Pelumpong Spit () is the easternmost point in the Brunei-Muara district of Brunei. Despite its name being labeled as a spit, it is now an island due to the artificially constructed 50m-wide, 10m-deep Muara cut, which separated the spit from the mainland to provide access to Muara Port.

Location and Geography

Tanjong Pelumpong is located between the Brunei Bay to the south and the South China Sea to the north. Administratively, it is part of Mukim Serasa of the Brunei-Muara district of Brunei and is separated from the mainland to the west by the 50m-wide, 10m-deep Muara cut.
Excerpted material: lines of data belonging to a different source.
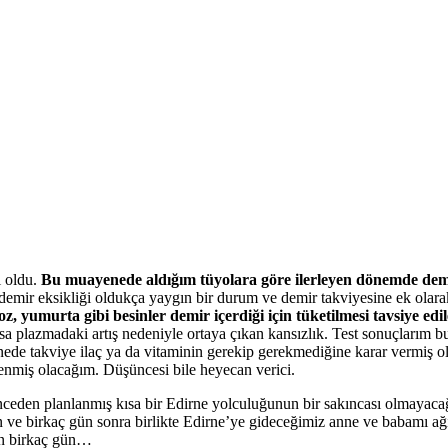
i oldu.
Bu muayenede aldığım tüyolara göre ilerleyen dönemde demi
 demir eksikliği oldukça yaygın bir durum ve demir takviyesine ek olar
z, yumurta gibi besinler demir içerdiği için tüketilmesi tavsiye edi
a plazmadaki artış nedeniyle ortaya çıkan kansızlık. Test sonuçlarım b
e takviye ilaç ya da vitaminin gerekip gerekmediğine karar vermiş ola
renmiş olacağım. Düşüncesi bile heyecan verici.
önceden planlanmış kısa bir Edirne yolculuğunun bir sakıncası olmayac
n ve birkaç gün sonra birlikte Edirne’ye gideceğimiz anne ve babamı ağı
len birkaç gün…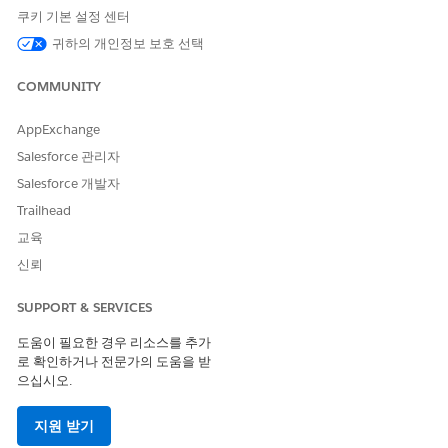
팩이 앵커보다 빨리 만료되면 팩의 기부금이 먼저 사용됩니다.
쿠키 기본 설정 센터
귀하의 개인정보 보호 선택
COMMUNITY
고객이 매월 4,000개의 SMS 메시지를 부여하는 표준 모바일
예
AppExchange
계획(앵커)을 구매합니다. 월 중반에 고객이 더 많은 용량이 필요
Salesforce 관리자
한 것을 깨닫고 15일 동안 2,000개의 추가 SMS 메시지를 제공
하는 휴일 부스터 팩(팩)을 구매합니다. 이 구매로 인해 다음 변
Salesforce 개발자
경 사항이 발생합니다.
Trailhead
지갑에 총 잔액이 6,000개의 SMS 메시지가 표시됩니다.
교육
소비 관리 두 개의 하위 버킷을 만듭니다. 하나는 30일 동안
유효한 메시지 4,000개와 다른 하나는 15일 동안 유효한 메
신뢰
시지 2,000개를 포함합니다.
소비 관리 빠르게 만료되므로 2,000개의 SMS 버킷에서 먼
SUPPORT & SERVICES
저 사용량을 차감합니다.
도움이 필요한 경우 리소스를 추가
로 확인하거나 전문가의 도움을 받
으십시오.
팩 제품의 요율 적용 가능
팩 제품이 앵커 제품에 바인딩된 경우 계약 기간 동안 가장 유리한
지원 받기
가격 책정을 보장하기 위해 사용량 관리는 특정 규칙을 사용하여 해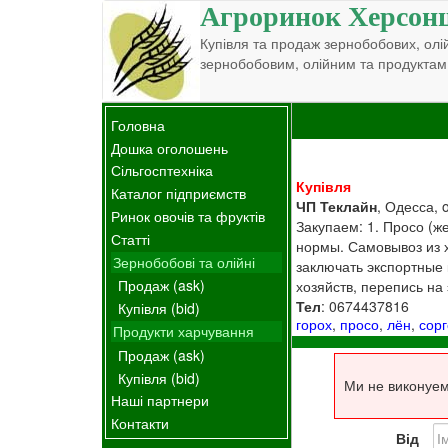
Агроринок Херсон
Купівля та продаж зернобобових, олій
зернобобовим, олійним та продуктам
Головна
Дошка оголошень
Сільгосптехніка
Купівля
Каталог підприємств
ЧП Теклайн
, Одесса, 
Ринок овочів та фруктів
Закупаем: 1. Просо (ж
Статті
нормы. Самовывоз из 
Зернобобові та олійні
заключать экспортные 
Продаж (ask)
хозяйств, перепись на
Тел
: 0674437816
Купівля (bid)
горох
,
просо
,
лён
,
сорг
Продукти харчування
Продаж (ask)
Купівля (bid)
Ми не виконуем
Наші партнери
Контакти
Від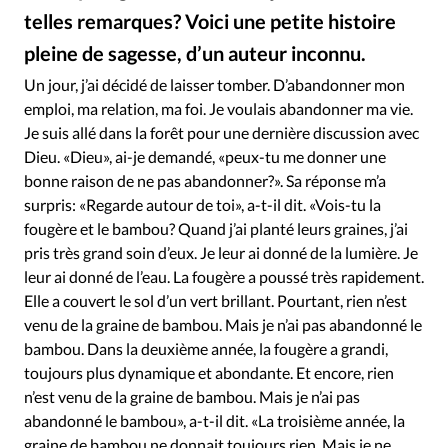
RUBRIQUES
telles remarques? Voici une petite histoire
Toute l'actualité
Bible
Culture
Economie
pleine de sagesse, d’un auteur inconnu.
Eglises
Histoire
Laicité
Liberté religieuse
Un jour, j’ai décidé de laisser tomber. D’abandonner mon
Mission
Monde
People
Politique
Religions
emploi, ma relation, ma foi. Je voulais abandonner ma vie.
Société
Je suis allé dans la forêt pour une dernière discussion avec
Dieu. «Dieu», ai-je demandé, «peux-tu me donner une
bonne raison de ne pas abandonner?». Sa réponse m’a
surpris: «Regarde autour de toi», a-t-il dit. «Vois-tu la
fougère et le bambou? Quand j’ai planté leurs graines, j’ai
pris très grand soin d’eux. Je leur ai donné de la lumière. Je
leur ai donné de l’eau. La fougère a poussé très rapidement.
Elle a couvert le sol d’un vert brillant. Pourtant, rien n’est
venu de la graine de bambou. Mais je n’ai pas abandonné le
bambou. Dans la deuxième année, la fougère a grandi,
toujours plus dynamique et abondante. Et encore, rien
n’est venu de la graine de bambou. Mais je n’ai pas
abandonné le bambou», a-t-il dit. «La troisième année, la
graine de bambou ne donnait toujours rien. Mais je ne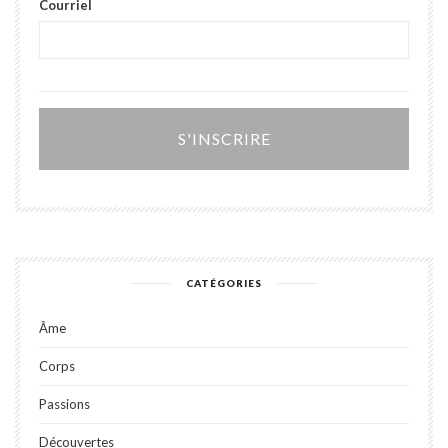
Courriel
Alter
CATÉGORIES
Âme
Corps
Passions
Découvertes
This channel is protected at each side by breakwaters which extend seawards towards the northeast.

The northern coast of Tanjong Pelumpong consists of the white sandy beach similar to that of Muara Beach. This is because it was a continuation of the latter until the Muara Cut divided it into two. There is however, a series of beach protection structures constructed here to prevent soil erosion. The island is forested with pine trees. The island is inhabited and is only accessible by boat.

History
The history of Tanjong Pelumpong is closely related to the history of Brooketon and Muara. The whole area, including Tanjong Pelumpong, was leased to Charles Brooke, the White Rajah of Sarawak by 1889. Politically too, even though he only had economic rights, Brooke became the de facto ruler of the area. It was not until 1921 that Muara was "returned" to Brunei. The Japanese occupied Brunei during Second World War, and Tanjong Pelumpong was in 1945 one of the landing location of the Australian forces during the World War II which liberated Brunei from the Imperial Japanese.

The Muara Cut was initiated in the 1960s to provide access to Muara Port. This was done by excavating and then dredging a 10m channel at the narrowest point of Tanjong Pelumpong which converted Tanjong Pelumpong from a spit to an island. A minke whale was beached on the island in 2003. 

There are plans to further deepen the Muara cut to a depth of 16m in order to facilitate the expansion of Muara Port to Pulau Muara Besar.  The dredged sand will be used for land reclamation on Pulau Muara Besar for the proposed port construction and extension.

Activities
Tanjong Pelumpong and the Muara cut are used by the general public for recreational activities.  The Muara cut is a popular spot for anglers and fishermen.  The island itself has numerous pristine beaches and is a popular spot for picnicking. There are a number of fish farms in the sheltered area of the Brunei Bay between Tanjong Pelumpong (island) and Muara Besar Island. Due to its remoteness, the island is also used for other illicit activities such as smuggling.